During this legislative session, the General Assembly passed a few bills of particular municipal interest. It is worth noting that this session appeared to have multiple omnibus bills that potentially warrant further review regarding if each was passed in accordance with the Missouri Constitution (such as the single-subject rule or clear title rule). Overall, the following are bills of particular municipal interest:
SBs 153 & 97 – Wayfair & Video Services Provider Fees:
Wayfair:
Designed to implement the United States Supreme Court’s opinion in South Dakota v. Wayfair, Inc., which changed the “nexus” requirement for taxation, allowing states’ taxes to attach to entities that shipped goods into states but may not otherwise have a physical business presence within that state.

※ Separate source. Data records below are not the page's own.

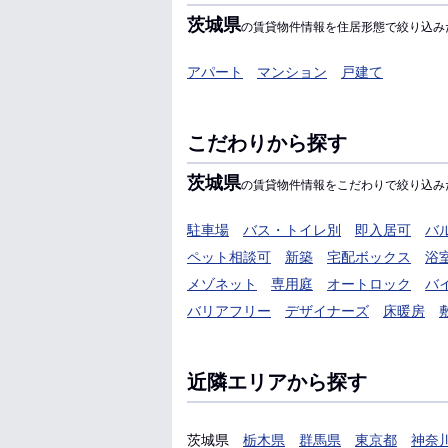
茨城県
の賃貸物件情報を住居形態で絞り込み
アパート
マンション
戸建て
こだわりから探す
茨城県
の賃貸物件情報をこだわりで絞り込み
駐車場
バス・トイレ別
即入居可
バ
ペット相談可
新築
宅配ボックス
浴
メゾネット
専用庭
オートロック
バ
バリアフリー
デザイナーズ
床暖房
近隣エリアから探す
茨城県
栃木県
群馬県
東京都
神奈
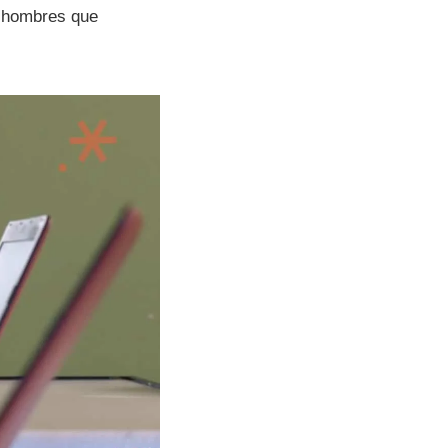
n hombres que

Allows for the expansion of use taxes to attach to additional transactions, specifically if a “seller’s gross receipts from taxable sales from delivery of tangible personal property into this state in the previous calendar year or current calendar year exceeds one hundred thousand dollars.” See § 144.605(2)(e) RSMo.
If your city has an existing use tax, you must comply with the following:
No later than the first week of November, 2021 you must publish a notice in the newspaper “with the greatest circulation . . . that certain purchases from out-of-state vendors will become subject to an expansion of the use tax as provided by state law.” This notice must also include “general information on repealing a local use tax under section 144.761.” Finally, this notice must be published at least once per week for two consecutive weeks.

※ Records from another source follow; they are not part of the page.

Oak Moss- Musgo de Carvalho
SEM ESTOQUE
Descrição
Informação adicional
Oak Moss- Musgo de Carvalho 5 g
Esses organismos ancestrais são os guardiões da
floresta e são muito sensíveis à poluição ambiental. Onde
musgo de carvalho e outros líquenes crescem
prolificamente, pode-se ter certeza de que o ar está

Both newspaper notices should be published prior to the first week of November 2021, if possible.
Cities with a use tax are also required to submit to the Department of Revenue by January 1, 2022, “data relating to use taxes” which would include revenue mapping and the geographic boundaries of the city. If a city does not submit this information, the Department of Revenue will use “the last known sales or use tax rate for such political subdivision[,]” which could affect how much use tax your city receives. See SBs 153 & 97, Page 2-3, amending Section 32.310 RSMo.
If your city does not have a use tax, but seeks to, you must comply with the following:
Place on the ballot and receive voter approval for the city toimpose a use tax. See SBs 153 & 97, page 164, amending Section 144.757.1(1) for revised ballot language for the same.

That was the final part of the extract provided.